Cette nouvelle approche de l’activation économique consiste à favoriser simultanément :

·         l’innovation collaborative grâce à des lieux de rencontre, spécialisés selon une stratégie industrielle et économique voulue. Dans ces lieux, les savoirs, les idées et les talents se frottent jusqu’à en faire émerger des créations probables. Ceci est une réponse à l’isolement actuel des savoirs et des talents portés par les entrepreneurs potentiels,

·         l’orientation des projets pour qu’ils puissent partir rapidement à la rencontre de marchés insatisfaits ou en émergence,

·         la composition d’ « équipes projets » optimisées, fortement motivées et correctement outillées,

·         l’accompagnement, inspiré des succès du micro-crédit et des campus (pour ce qui concerne l’accès à la recherche). Le but est de protéger le développement de la jeune pousse naissante et soutenir son approche vers ses premiers clients à qui il est apporté des garanties en matière de prise de risque,

·         la mutualisation de la prise de risque des investisseurs en plaçant chaque projet dans une perspective économique crédible et en assurant le recyclage des savoirs et des talents accumulés dans les projets malheureux.

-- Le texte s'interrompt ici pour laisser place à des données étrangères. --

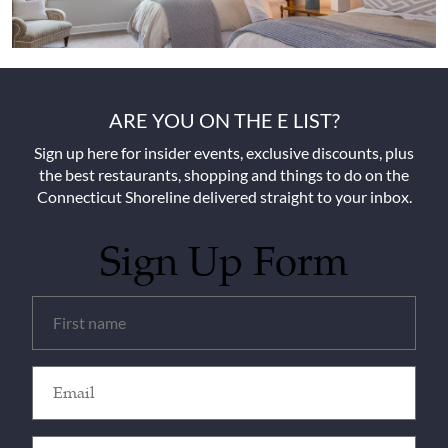
ARE YOU ON THE E LIST?
Sign up here for insider events, exclusive discounts, plus
the best restaurants, shopping and things to do on the
Connecticut Shoreline delivered straight to your inbox.
Sign Up Form
Untitled
(Required)
Email
(Required)
Zip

Le but est de ne créer que des entreprises qui ont de réelles chances de succès et qui ont déjà démontré leur capacité à engager du chiffre d’affaire. Ces entreprises s’enracinent dans le tissu économique et contribuent au rayonnement de la région. Elles enrichissent le patrimoine local et donnent de la vigueur au mouvement de formation des PME.

En procédant ainsi, la région allége le mouvement brownien de la création d’entreprise, constituant une économie d’échelle (plus de 50% d’entreprises crées en moins).

Elle apporte une réponse originale au délicat problème de l’emploi trans-générationnel (il n’est pas raisonnable d’avoir 10% de jeunes et 10% de seniors hors circuit alors que le désir de travailler est vif).

Cette approche, issue d’une réflexion avancée sur les résultats constatés par différentes mesure en matière d’activation économique (pôles de compétitivité, campus, « small business act », micro crédit, barcamps …etc.) présente surtout l’intérêt de fiabiliser les prises de risques économique et sociaux.